いや、座っていた、という表現は少しおかしい、その少女は座っているにも関わらず、オレと同じ目線、言うなれば、宙を浮いていると言えばこの表現に一番似合う。
服装は和服でひな祭りのお雛様の様な豪華な着物、髪は黒く、滝の様に長く伸びていて垂れたままだ、それなのに頭の天辺は豪華な装飾でまるで東洋のお姫様。
そして今一番驚いている事は、後ろを振り向いた直後、黒一色だった世界が、辺り一面和式の部屋へと模様替えしていたのだ。
「ふむ、名は神峰悠、じゃな?わらわは叶姫、全人類、ありとあらゆる生物の内、貴様の願いを叶える事にした」
「は。あ?何だよ、此処は、つか、誰だ、アンタ?」
現状況を理解できる奴がいれば、そいつはきっとエスパーだ。
その、叶姫と自称した和服の少女は、ひとつ欠伸を掻くと、いかにも面倒臭そうに溜息を漏らす。

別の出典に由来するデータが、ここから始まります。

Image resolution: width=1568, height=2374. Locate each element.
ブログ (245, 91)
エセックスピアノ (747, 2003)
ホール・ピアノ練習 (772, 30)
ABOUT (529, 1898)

「説明するのも面倒じゃのう。いや、そういえば既にわらわは説明を済ませた筈じゃ」
そう云って、ポン、と手を叩けば、オレが佇んでいた場所に亀裂―まるでガラスを割ったかのようにぼろぼろと崩れる―が走り、畳を無視して黒い穴が開く。
「ふむ、こんなところかの」
「っ、何だよ、これ!!おい、アンタ!!オレに何をしようってんだ!!」
黒い穴は足を飲み込むと、沼に嵌るかのようにその穴に包み込まれていく。
抵抗しようと足をあげたり、両手で畳にしがみ付くが、まるで意味が無い、身体は段々と穴に吸い込まれる。
「ふむ、何を可笑しなことを、貴様は自由が欲しい、そう心の隅で思ったはずじゃ、わらわはそれを叶えるだけ」
そんな馬鹿な話がある訳が無い、叶う訳が無い、そう口にしようとも、今の現状を答えてくれる人間は誰も居ない。
詠唱、―――――歓喜せよ。喝賽
そんな声が聞こえた直後には、既に自分は、穴の中に飲み込まれていた。
―――そうして始まる浮遊感、両足が地面に着いていない事と、自由落下によるふわりとした感覚だけが脳裏を走る。
意味が分からない、何故こんな目にあっているのか、けれど分かる事が一つある。
先に見える光、其処がおそらく出口だろう、そして眩い光を纏いながら微かに見えるその先の世界。
辺り一面真っ白、それが雲だと理解できた時には、既に自らの意識は途絶えていた。